H-1B Visas cover specialty occupations, fashion models of distinguished merit and ability, and individuals providing services under Department of Defense (DOD) cooperative research and development projects or co-production projects. Nationals of certain countries with which the United States has signed treaties (Chile and Singapore) are eligible for the H-1B1 visa.
Specialty occupations are defined as those that require application of a body of knowledge and at least a Bachelor’s Degree or its equivalent. H-1B workers must be sponsored by a U.S. employer, who must certify that the employment of the foreign worker will not adversely affect the wages or working conditions of U.S. workers in the same occupation. A worker can be employed in H-1B status for a maximum of 6 years, subject to very specific exceptions. Common occupations that are included within such classification include law, accounting, medicine and healthcare, management consulting, programming and other computer-related occupations. Dependents (spouses or children) of an H-1B visa holder are given H-4 status. H-1B status is commonly held by employees awaiting completion of the permanent residency process and is extendable beyond six years under specific conditions related to permanent residency applications.

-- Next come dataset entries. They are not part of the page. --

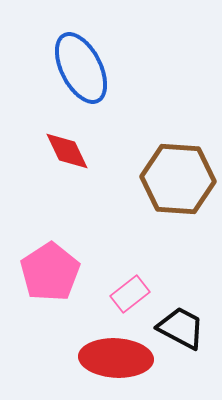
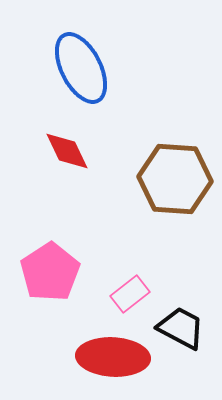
brown hexagon: moved 3 px left
red ellipse: moved 3 px left, 1 px up
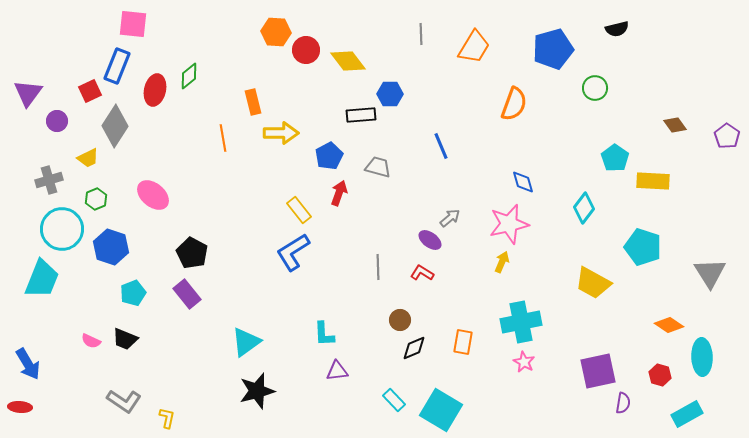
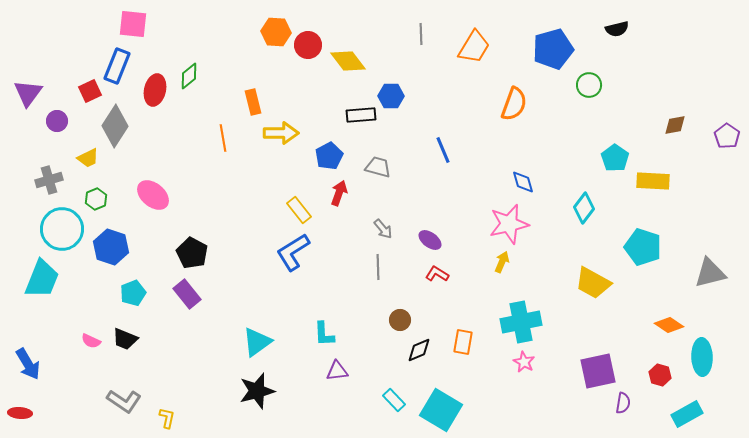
red circle at (306, 50): moved 2 px right, 5 px up
green circle at (595, 88): moved 6 px left, 3 px up
blue hexagon at (390, 94): moved 1 px right, 2 px down
brown diamond at (675, 125): rotated 65 degrees counterclockwise
blue line at (441, 146): moved 2 px right, 4 px down
gray arrow at (450, 218): moved 67 px left, 11 px down; rotated 90 degrees clockwise
red L-shape at (422, 273): moved 15 px right, 1 px down
gray triangle at (710, 273): rotated 48 degrees clockwise
cyan triangle at (246, 342): moved 11 px right
black diamond at (414, 348): moved 5 px right, 2 px down
red ellipse at (20, 407): moved 6 px down
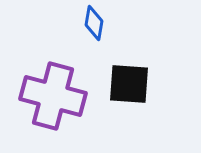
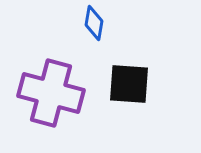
purple cross: moved 2 px left, 3 px up
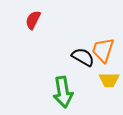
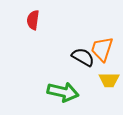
red semicircle: rotated 18 degrees counterclockwise
orange trapezoid: moved 1 px left, 1 px up
green arrow: rotated 68 degrees counterclockwise
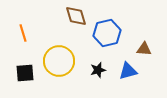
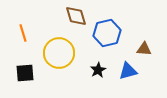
yellow circle: moved 8 px up
black star: rotated 14 degrees counterclockwise
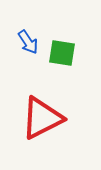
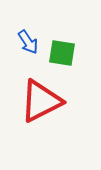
red triangle: moved 1 px left, 17 px up
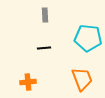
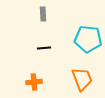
gray rectangle: moved 2 px left, 1 px up
cyan pentagon: moved 1 px down
orange cross: moved 6 px right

The H-1B specialty occupation visa program has an annual numerical limit, or cap, of 65,000 visas each fiscal year. The first 20,000 petitions filed on behalf of beneficiaries with a U.S. master’s degree or higher are exempt from the cap. USCIS incorporates a lottery process to select which 65,000 visa applicants are chosen for each fiscal year. The number of visas available through this program simply do not meet the needs of U.S. businesses who apply for foreign national workers each year. When a foreign national’s application is not selected in the lottery process, our attorneys will assist the company and foreign national(s) in exploring alternative options in order to allow the foreign national to remain in the United States.